The same day Gandhiji wrote a letter to Tagore saying, “This is early morning 3 o’clock of Tuesday. I enter the fiery gate at noon — if you can bless the effort. I want it. You have been to me a true friend because you have been a candid friend often speaking your though aloud. I had looked forward to a firm opinion from you one or the other. But you have refused to criticize. Though it can now only be during my fast. I will yet prize your criticism, if your heart condemns my action. I am not too proud to make an open confession of my blunder, whatever the cost of confession, I find myself in error. If your heart approves the action I want your blessing. It will sustain me I hope I have made myself clear. My love.”

A note was added by Gandhi to this letter, “Just as I was handing this to the Superintendent, I got your loving and magnificent wire. It will sustain me in the midst of the storm I am about to enter”. (Source: Rabindra Rachanawali, Vol. 14)

Worried about the health of Mahatma Gandhi, fasting in Yerwada Jail, Tagore reached Pune to see for himself. Gandhi sent his son to escort Tagore inside. By that time, the British Government had accepted the demand of Mahatma Gandhi and Gandhi agreed to break his fast. Kamala Nehru prepared the juice and Kasturba Gandhi offered the sip. Tagore was requested by Gandhi to sing a self-composed song. He sang jiban jakhan shukai e jai, karunadharai eso (When the heart is hard and parched up, come upon me with a shower of mercy).

Mahatma Gandhi visited Tagore’s school and university in Santiniketan on four occasions — twice with Kasturba Gandhi and twice alone. In 1936, Tagore reached Delhi with his Dance Drama team after visiting Allahabad and Lucknow with the purpose of collecting funds for Vishwa Bharati to tide over the money crunch. This left Gandhi sad to see that his Tagore at such an old age moving around collecting funds. Gandhiji met him and arranged the money.

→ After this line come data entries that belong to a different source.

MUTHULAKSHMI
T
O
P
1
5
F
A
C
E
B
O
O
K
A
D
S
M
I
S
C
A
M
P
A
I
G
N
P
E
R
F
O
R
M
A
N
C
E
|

In 1940, a year before Tagore’s death, Gandhi along with his wife Kasturba Gandhi went to see the ailing poet, where Tagore asked him to take charge of Vishwa Bharati after his absence. In his last visit to Shantiniketan, in 1945, Gandhi visited an institution still lamenting the loss of its Tagore. Gandhi addressed the community saying, “It is my conviction … that Gurudev as a person was much bigger than his works; bigger even than this institution.”

As a writer puts it, “Mahatma Gandhi and Gurudev Rabindranath Tagore were, politically and ideologically speaking, extremely different. But that did not stop them from forming a strong bond of fellowship, based on mutual respect for one another’s efforts and differences. Their individual impacts on India are incomparable, their legacies are immortal, their friendship was eternal.”